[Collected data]
- - - - -
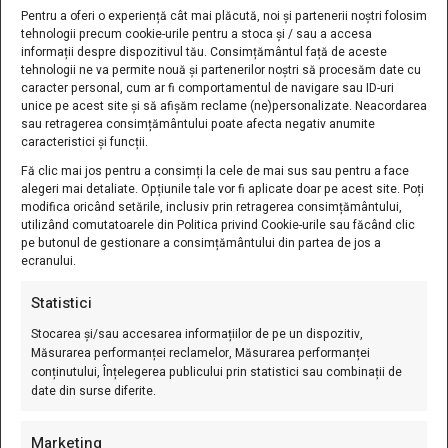
0746 245 743
Pentru a oferi o experiență cât mai plăcută, noi și partenerii noștri folosim
tehnologii precum cookie-urile pentru a stoca și / sau a accesa
contact@starbay.ro
informații despre dispozitivul tău. Consimțământul față de aceste
tehnologii ne va permite nouă și partenerilor noștri să procesăm date cu
LINK-URI UTILE
caracter personal, cum ar fi comportamentul de navigare sau ID-uri
unice pe acest site și să afișăm reclame (ne)personalizate. Neacordarea
sau retragerea consimțământului poate afecta negativ anumite
caracteristici și funcții.
Verificare Cos
Fă clic mai jos pentru a consimți la cele de mai sus sau pentru a face
Cosul Meu
alegeri mai detaliate. Opțiunile tale vor fi aplicate doar pe acest site. Poți
Favorite
modifica oricând setările, inclusiv prin retragerea consimțământului,
utilizând comutatoarele din Politica privind Cookie-urile sau făcând clic
Politica De Retur
pe butonul de gestionare a consimțământului din partea de jos a
ecranului.
Termeni Si Conditii
ANPC
Statistici
Livrare Și Transport
Stocarea și/sau accesarea informațiilor de pe un dispozitiv,
Regulament Cupoane
Măsurarea performanței reclamelor, Măsurarea performanței
conținutului, Înțelegerea publicului prin statistici sau combinații de
FAQ
date din surse diferite.
Comenzi Si Livrare
Marketing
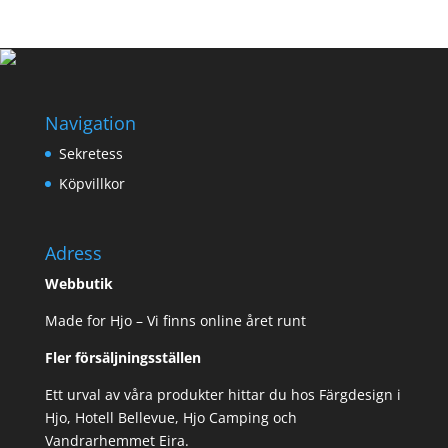
Navigation
Sekretess
Köpvillkor
Adress
Webbutik
Made for Hjo – Vi finns online året runt
Fler försäljningsställen
Ett urval av våra produkter hittar du hos Färgdesign i
Hjo, Hotell Bellevue, Hjo Camping och
Vandrarhemmet Eira.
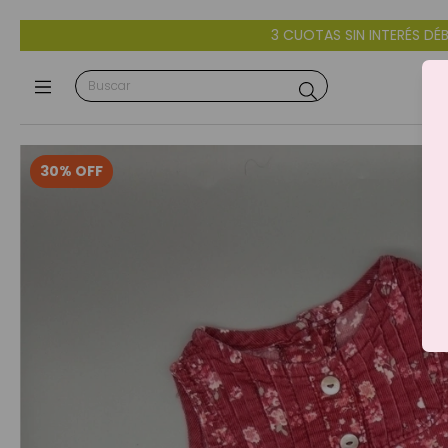
3 CUOTAS SIN INTERÉS DÉBITO Y CRÉDITO -
30
%
OFF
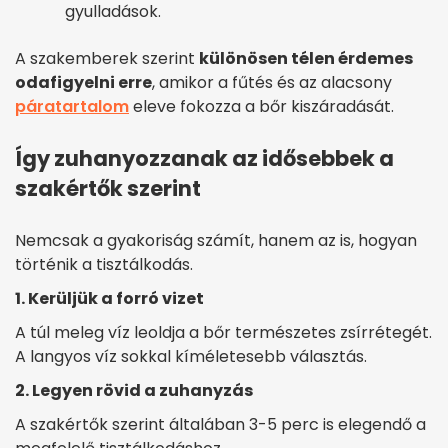
gyulladások.
A szakemberek szerint
különösen télen érdemes
odafigyelni erre
, amikor a fűtés és az alacsony
páratartalom
eleve fokozza a bőr kiszáradását.
Így zuhanyozzanak az idősebbek a
szakértők szerint
Nemcsak a gyakoriság számít, hanem az is, hogyan
történik a tisztálkodás.
1. Kerüljük a forró vizet
A túl meleg víz leoldja a bőr természetes zsírrétegét.
A langyos víz sokkal kíméletesebb választás.
2. Legyen rövid a zuhanyzás
A szakértők szerint általában 3-5 perc is elegendő a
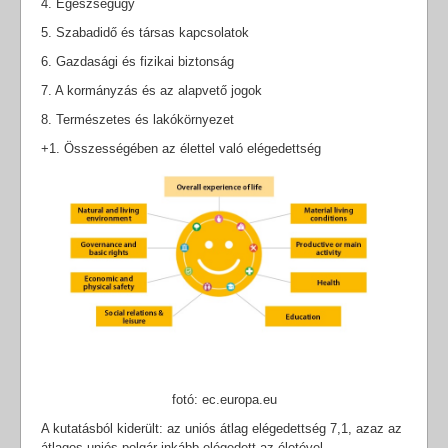
4. Egészségügy
5. Szabadidő és társas kapcsolatok
6. Gazdasági és fizikai biztonság
7. A kormányzás és az alapvető jogok
8. Természetes és lakókörnyezet
+1. Összességében az élettel való elégedettség
fotó: ec.europa.eu
A kutatásból kiderült: az uniós átlag elégedettség 7,1, azaz az
átlagos uniós polgár inkább elégedett az életével.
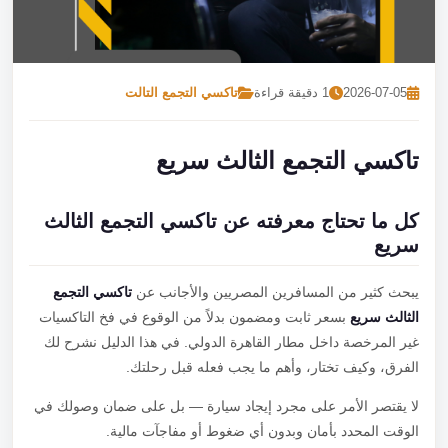
تصل بنا
احجز الآن
2026-07-05
1 دقيقة قراءة
تاكسي التجمع التالت
تاكسي التجمع الثالث سريع
كل ما تحتاج معرفته عن تاكسي التجمع الثالث
سريع
يبحث كثير من المسافرين المصريين والأجانب عن
تاكسي التجمع
الثالث سريع
بسعر ثابت ومضمون بدلاً من الوقوع في فخ التاكسيات
غير المرخصة داخل مطار القاهرة الدولي. في هذا الدليل نشرح لك
الفرق، وكيف تختار، وأهم ما يجب فعله قبل رحلتك.
لا يقتصر الأمر على مجرد إيجاد سيارة — بل على ضمان وصولك في
الوقت المحدد بأمان وبدون أي ضغوط أو مفاجآت مالية.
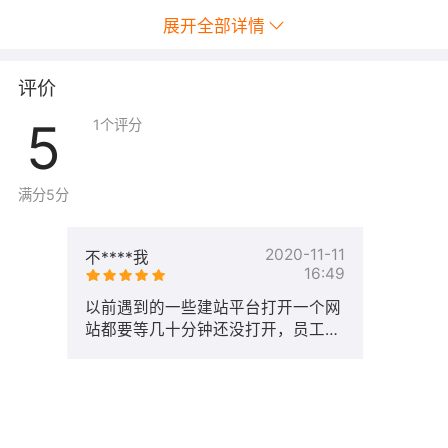
展开全部详情
评价
5
1
个评分
满分5分
2020-11-11
不****我
16:49
以前遇到的一些建站平台打开一个网
站都要等几十分钟还没打开，员工和
客户都向我反映进入网站点击页面的
时候非常的慢。服务也不是很好，找
个人反馈都找不到。自从用了五叶草
后，做事都非常顺利，就以我个人的
评价，五叶草这个平台不仅可以解决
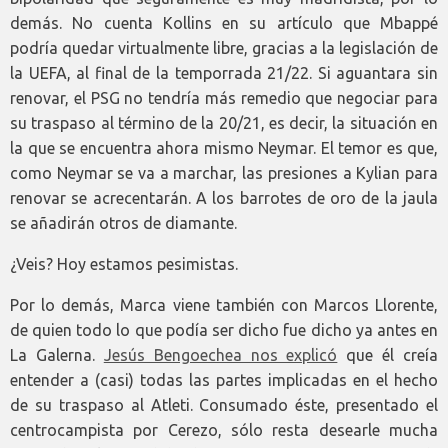
demás. No cuenta Kollins en su artículo que Mbappé
podría quedar virtualmente libre, gracias a la legislación de
la UEFA, al final de la temporrada 21/22. Si aguantara sin
renovar, el PSG no tendría más remedio que negociar para
su traspaso al término de la 20/21, es decir, la situación en
la que se encuentra ahora mismo Neymar. El temor es que,
como Neymar se va a marchar, las presiones a Kylian para
renovar se acrecentarán. A los barrotes de oro de la jaula
se añadirán otros de diamante.
¿Veis? Hoy estamos pesimistas.
Por lo demás, Marca viene también con Marcos Llorente,
de quien todo lo que podía ser dicho fue dicho ya antes en
La Galerna.
Jesús Bengoechea nos explicó
que él creía
entender a (casi) todas las partes implicadas en el hecho
de su traspaso al Atleti. Consumado éste, presentado el
centrocampista por Cerezo, sólo resta desearle mucha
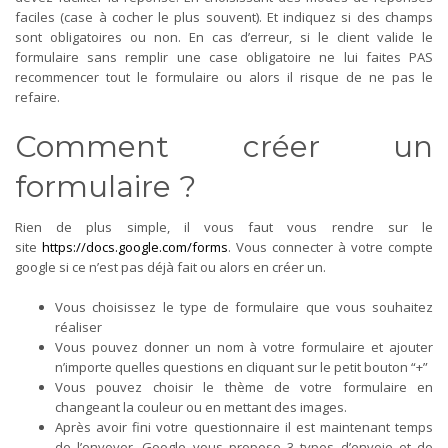
faciles (case à cocher le plus souvent). Et indiquez si des champs
sont obligatoires ou non. En cas d’erreur, si le client valide le
formulaire sans remplir une case obligatoire ne lui faites PAS
recommencer tout le formulaire ou alors il risque de ne pas le
refaire.
Comment créer un
formulaire ?
Rien de plus simple, il vous faut vous rendre sur le
site
https://docs.google.com/forms
. Vous connecter à votre compte
google si ce n’est pas déjà fait ou alors en créer un.
Vous choisissez le type de formulaire que vous souhaitez
réaliser
Vous pouvez donner un nom à votre formulaire et ajouter
n’importe quelles questions en cliquant sur le petit bouton “+”
Vous pouvez choisir le thème de votre formulaire en
changeant la couleur ou en mettant des images.
Après avoir fini votre questionnaire il est maintenant temps
de l’envoyer. Google vous propose 3 types d’envoie et de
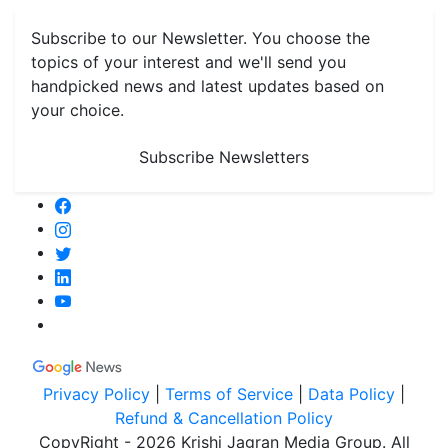
Subscribe to our Newsletter. You choose the
topics of your interest and we'll send you
handpicked news and latest updates based on
your choice.
Subscribe Newsletters
Privacy Policy
|
Terms of Service
|
Data Policy
|
Refund & Cancellation Policy
CopyRight - 2026 Krishi Jagran Media Group. All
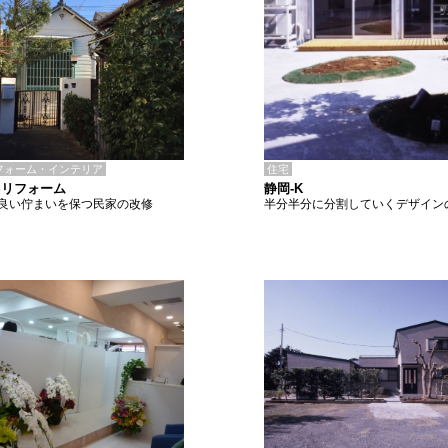
住宅
フォーム・インテリア
静岡-K
Sリフォーム
半分半分に分割していくデザイン
良い佇まいを保つ民家の改修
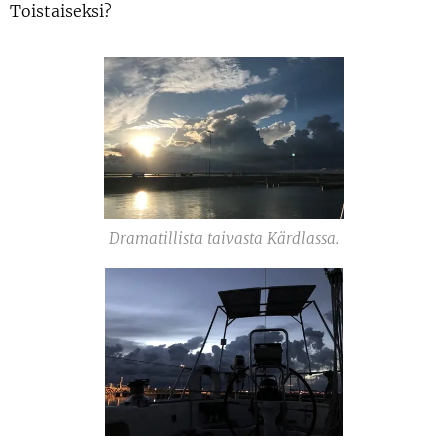
Toistaiseksi?
Dramatillista taivasta Kärdlassa.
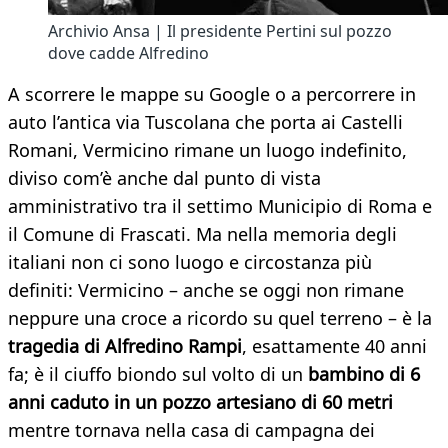
Archivio Ansa | Il presidente Pertini sul pozzo
dove cadde Alfredino
A scorrere le mappe su Google o a percorrere in
auto l’antica via Tuscolana che porta ai Castelli
Romani, Vermicino rimane un luogo indefinito,
diviso com’è anche dal punto di vista
amministrativo tra il settimo Municipio di Roma e
il Comune di Frascati. Ma nella memoria degli
italiani non ci sono luogo e circostanza più
definiti: Vermicino – anche se oggi non rimane
neppure una croce a ricordo su quel terreno – è la
tragedia di Alfredino Rampi
, esattamente 40 anni
fa; è il ciuffo biondo sul volto di un
bambino di 6
anni caduto in un pozzo artesiano di 60 metri
mentre tornava nella casa di campagna dei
- - - - -
**WORK TO BE COMPLETED**.
Whenever the string "demás" shows up in a line above, copy that line.

**ANSWER BELOW**.
demás. No cuenta Kollins en su artículo que Mbappé
Por lo demás, Marca viene también con Marcos Llorente,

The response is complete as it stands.